▶ Dataset entries:
----------

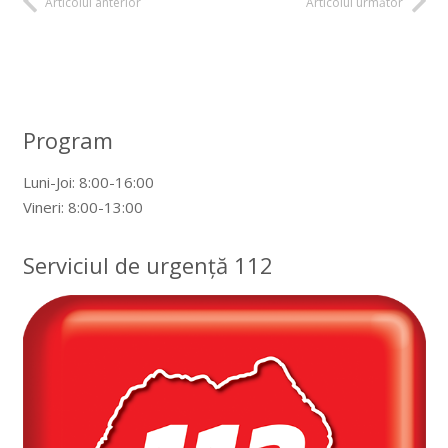
Articolul anterior
Articolul următor
Program
Luni-Joi: 8:00-16:00
Vineri: 8:00-13:00
Serviciul de urgență 112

----------

▶ TASK OBJECTIVE: Reproduce the line that contains "Luni-Joi: 8:00-16:00" and each line after it through the last line of the entries above, exactly; leave out all earlier lines.

▶ WRITTEN RESPONSE:
Luni-Joi: 8:00-16:00
Vineri: 8:00-13:00
Serviciul de urgență 112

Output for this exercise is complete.